And finally, perhaps my favorite note from a grower yet.
Kelly Garcia, Terra Flower Farm, Signal Mountain, Tennessee. I will rate mine as AMAZING also, GOODISH TO BAD. Of course my peonies weren’t blooming yet either and with having my kiddos home last fall, I wasn’t as prepared for the late spring to summer push. I didn’t have enough flowers and bought some local orchids from a neighboring orchid grower. They completely elevated my arrangements.
The really beautiful part of my weekend was going on the best delivery of my life.

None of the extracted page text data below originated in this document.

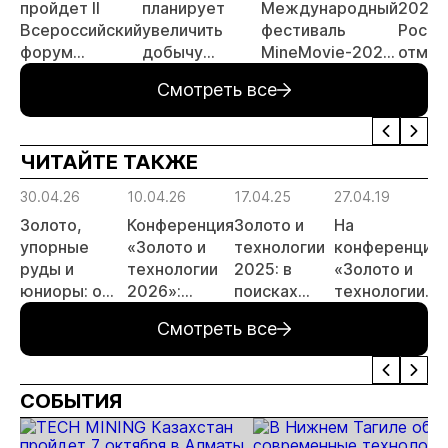
пройдет II
планирует
Международный
2026 
Всероссийский
увеличить
фестиваль
Росси
форум
добычу
MineMovie-2026
отмен
«Россыпное
золота до 10
открыл прием
заяви
Смотреть все
золото
тонн в 2026
заявок
принц
России»
году
россы
отрас
ЧИТАЙТЕ ТАКЖЕ
риски
прогн
30.04.26
10.04.26
17.04.25
27.04.19
МСБ
Золото,
Конференция
Золото и
На
упорные
«Золото и
технологии
конференции
руды и
технологии
2025: в
«Золото и
юниоры: о
2026»:
поисках
технологии»
чём
отрасль
устойчивого
обсудили
Смотреть все
говорили на
обсудит
развития
пути
конференции
итоги и
развития
«Золото и
перспективы
отрасли
СОБЫТИЯ
технологии
развития
2026»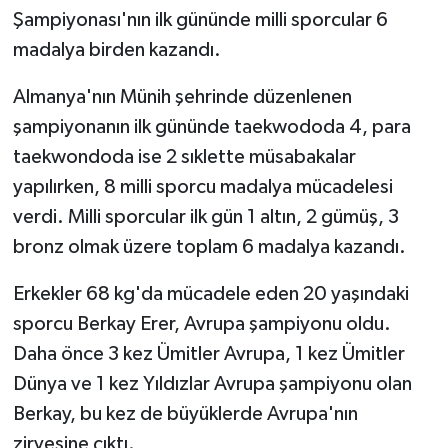
Şampiyonası'nın ilk gününde milli sporcular 6
GENEL
madalya birden kazandı.
Almanya'nın Münih şehrinde düzenlenen
GÜNDEM
şampiyonanın ilk gününde taekwododa 4, para
Güvenlik
taekwondoda ise 2 sıklette müsabakalar
yapılırken, 8 milli sporcu madalya mücadelesi
HABERDE İNSAN
verdi. Milli sporcular ilk gün 1 altın, 2 gümüş, 3
bronz olmak üzere toplam 6 madalya kazandı.
İNSAN
Erkekler 68 kg'da mücadele eden 20 yaşındaki
İş Dünyası
sporcu Berkay Erer, Avrupa şampiyonu oldu.
Daha önce 3 kez Ümitler Avrupa, 1 kez Ümitler
Jandarma
Dünya ve 1 kez Yıldızlar Avrupa şampiyonu olan
Kadın
Berkay, bu kez de büyüklerde Avrupa'nın
zirvesine çıktı.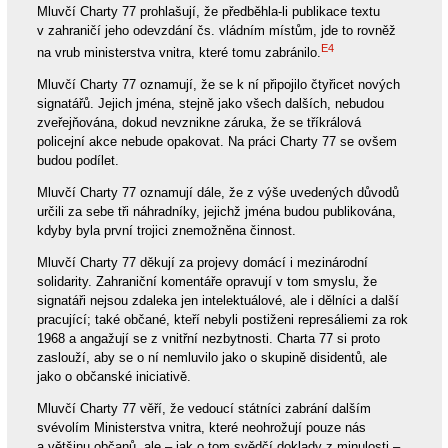
Mluvčí Charty 77 prohlašují, že předběhla-li publikace textu
v zahraničí jeho odevzdání čs. vládním místům, jde to rovněž
E4
na vrub ministerstva vnitra, které tomu zabránilo.
Mluvčí Charty 77 oznamují, že se k ní připojilo čtyřicet nových
signatářů. Jejich jména, stejně jako všech dalších, nebudou
zveřejňována, dokud nevznikne záruka, že se tříkrálová
policejní akce nebude opakovat. Na práci Charty 77 se ovšem
budou podílet.
Mluvčí Charty 77 oznamují dále, že z výše uvedených důvodů
určili za sebe tři náhradníky, jejichž jména budou publikována,
kdyby byla první trojici znemožněna činnost.
Mluvčí Charty 77 děkují za projevy domácí i mezinárodní
solidarity. Zahraniční komentáře opravují v tom smyslu, že
signatáři nejsou zdaleka jen intelektuálové, ale i dělníci a další
pracující; také občané, kteří nebyli postiženi represáliemi za rok
1968 a angažují se z vnitřní nezbytnosti. Charta 77 si proto
zaslouží, aby se o ní nemluvilo jako o skupině disidentů, ale
jako o občanské iniciativě.
Mluvčí Charty 77 věří, že vedoucí státníci zabrání dalším
svévolím Ministerstva vnitra, které neohrožují pouze nás
a většinu občanů, ale – jak o tom svědčí doklady z minulosti –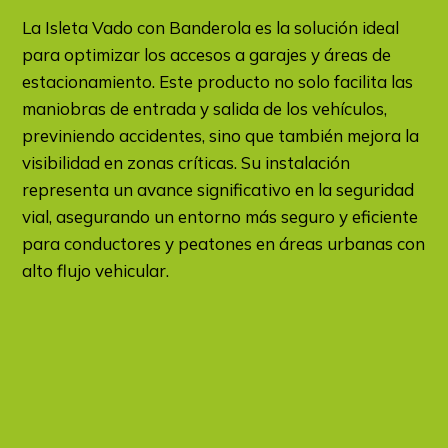
La Isleta Vado con Banderola es la solución ideal
para optimizar los accesos a garajes y áreas de
estacionamiento. Este producto no solo facilita las
maniobras de entrada y salida de los vehículos,
previniendo accidentes, sino que también mejora la
visibilidad en zonas críticas. Su instalación
representa un avance significativo en la seguridad
vial, asegurando un entorno más seguro y eficiente
para conductores y peatones en áreas urbanas con
alto flujo vehicular.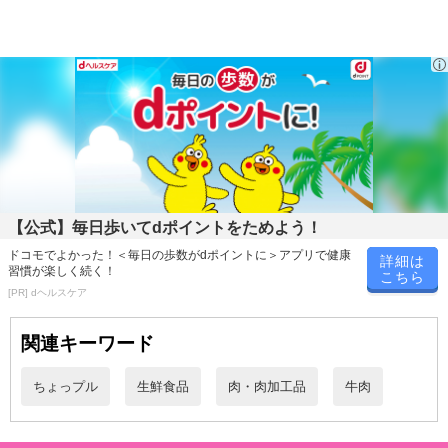
・賞味期限：製造日より冷凍保存で365日※パッケージに記載
・原産国（最終加工地）：日本(最終加工地)
・原材料/材質/素材：
【公式】毎日歩いてdポイントをためよう！
牛肉
ドコモでよかった！＜毎日の歩数がdポイントに＞アプリで健康
詳細は
※商品の改訂等でパッケージ内容の記載と異なる場合がございま
習慣が楽しく続く！
こちら
す。
[PR] dヘルスケア
・お召し上がり方：調理の際は中心部まで十分に火を通し加熱して
からお召し上がり下さい。
関連キーワード
・その他商品仕様：
保存方法：冷凍（-18度以下で保管下さい）。
ちょっプル
生鮮食品
肉・肉加工品
牛肉
解凍された場合は、お早めにお召し上がり下さい。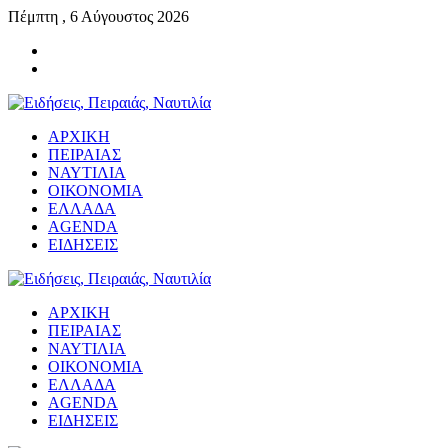
Πέμπτη , 6 Αύγουστος 2026
ΑΡΧΙΚΗ
ΠΕΙΡΑΙΑΣ
ΝΑΥΤΙΛΙΑ
ΟΙΚΟΝΟΜΙΑ
ΕΛΛΑΔΑ
AGENDA
ΕΙΔΗΣΕΙΣ
ΑΡΧΙΚΗ
ΠΕΙΡΑΙΑΣ
ΝΑΥΤΙΛΙΑ
ΟΙΚΟΝΟΜΙΑ
ΕΛΛΑΔΑ
AGENDA
ΕΙΔΗΣΕΙΣ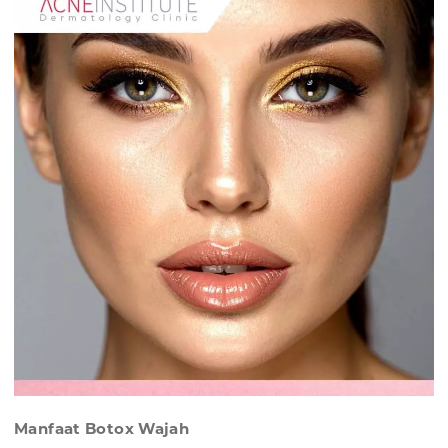
Manfaat Botox Wajah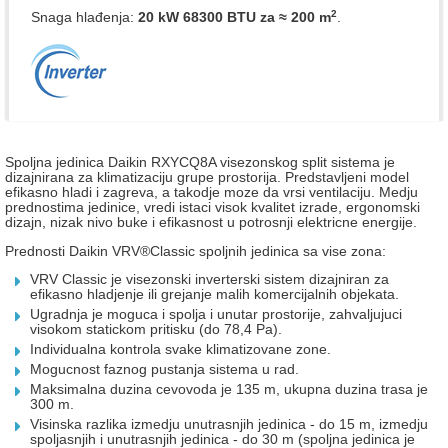
2
Snaga hlađenja:
20 kW 68300 BTU
za ≈ 200 m
.
Spoljna jedinica Daikin RXYCQ8A visezonskog split sistema je
dizajnirana za klimatizaciju grupe prostorija. Predstavljeni model
efikasno hladi i zagreva, a takodje moze da vrsi ventilaciju. Medju
prednostima jedinice, vredi istaci visok kvalitet izrade, ergonomski
dizajn, nizak nivo buke i efikasnost u potrosnji elektricne energije.
Prednosti Daikin VRV®Classic spoljnih jedinica sa vise zona:
VRV Classic je visezonski inverterski sistem dizajniran za
efikasno hladjenje ili grejanje malih komercijalnih objekata.
Ugradnja je moguca i spolja i unutar prostorije, zahvaljujuci
visokom statickom pritisku (do 78,4 Pa).
Individualna kontrola svake klimatizovane zone.
Mogucnost faznog pustanja sistema u rad.
Maksimalna duzina cevovoda je 135 m, ukupna duzina trasa je
300 m.
Visinska razlika izmedju unutrasnjih jedinica - do 15 m, izmedju
spoljasnjih i unutrasnjih jedinica - do 30 m (spoljna jedinica je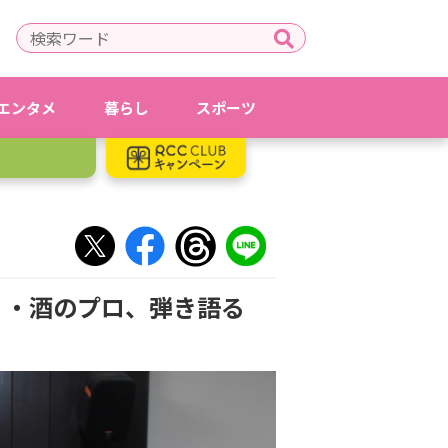
エンタメ
暮らし
スポーツ
・・酒のプロ、弾き語る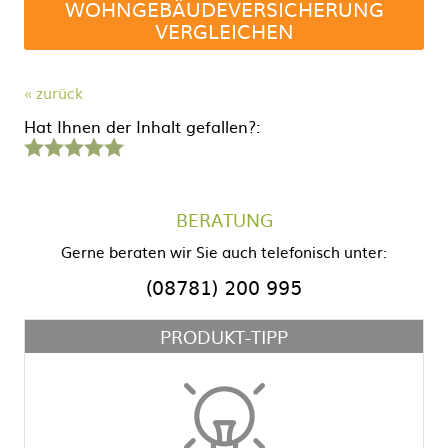
WOHNGEBÄUDEVERSICHERUNG
VERGLEICHEN
« zurück
Hat Ihnen der Inhalt gefallen?:
1
2
3
4
5
Stern
Sterne
Sterne
Sterne
Sterne
BERATUNG
Gerne beraten wir Sie auch telefonisch unter:
(08781) 200 995
PRODUKT-TIPP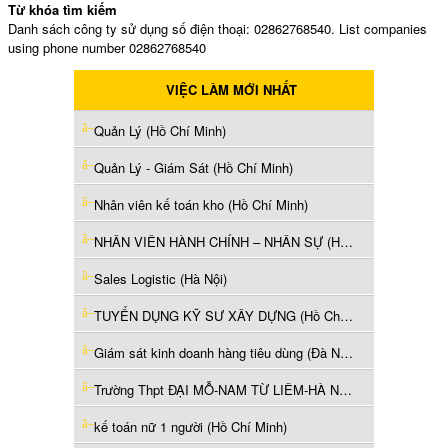
Từ khóa tìm kiếm
Danh sách công ty sử dụng số điện thoại: 02862768540. List companies
using phone number 02862768540
VIỆC LÀM MỚI NHẤT
Quản Lý (Hồ Chí Minh)
Quản Lý - Giám Sát (Hồ Chí Minh)
Nhân viên kế toán kho (Hồ Chí Minh)
NHÂN VIÊN HÀNH CHÍNH – NHÂN SỰ (Hà Nội)
Sales Logistic (Hà Nội)
TUYỂN DỤNG KỸ SƯ XÂY DỰNG (Hồ Chí Minh)
Giám sát kinh doanh hàng tiêu dùng (Đà Nẵng)
Trường Thpt ĐẠI MỖ-NAM TỪ LIÊM-HÀ NỘI có nhu cầu tuyển dụng các vị trí Giáo viên VĂN, LÝ, SINH, SỬ, ĐỊA - Mỗi vị trí 2 giáo viên. (Hà Nội)
kế toán nữ 1 người (Hồ Chí Minh)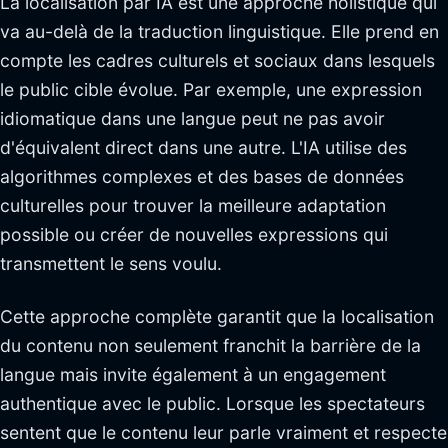
La localisation par IA est une approche holistique qui
va au-delà de la traduction linguistique. Elle prend en
compte les cadres culturels et sociaux dans lesquels
le public cible évolue. Par exemple, une expression
idiomatique dans une langue peut ne pas avoir
d'équivalent direct dans une autre. L'IA utilise des
algorithmes complexes et des bases de données
culturelles pour trouver la meilleure adaptation
possible ou créer de nouvelles expressions qui
transmettent le sens voulu.
Cette approche complète garantit que la localisation
du contenu non seulement franchit la barrière de la
langue mais invite également à un engagement
authentique avec le public. Lorsque les spectateurs
sentent que le contenu leur parle vraiment et respecte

A longtime friend and fellow flower farmer who lives in British Columbia (not a member, sadly), ordered a bouquet to be delivered to his Momma here in Tennessee. She was my last stop. When I walked up, she was working in her amazing garden and very confused why I was there. She looked at me quizzically and asked, “Who are those from?” I told her they were from her son. She went on for a few minutes raving about how beautiful her son’s farm is, and then began crying. She said my bouquet was stunning and that it was the first time he had ever sent her flowers.
What an honor it was for a flower farmer I truly admire to trust me to deliver the first flowers—Mother’s Day flowers, no less—to his momma. That’s really what Mother’s Day and flower farming is all about—those moments with people, connecting us all.
Kelly, you worded it perfectly; this is what flower farming is all about. Thank you, everyone, for sharing your stories!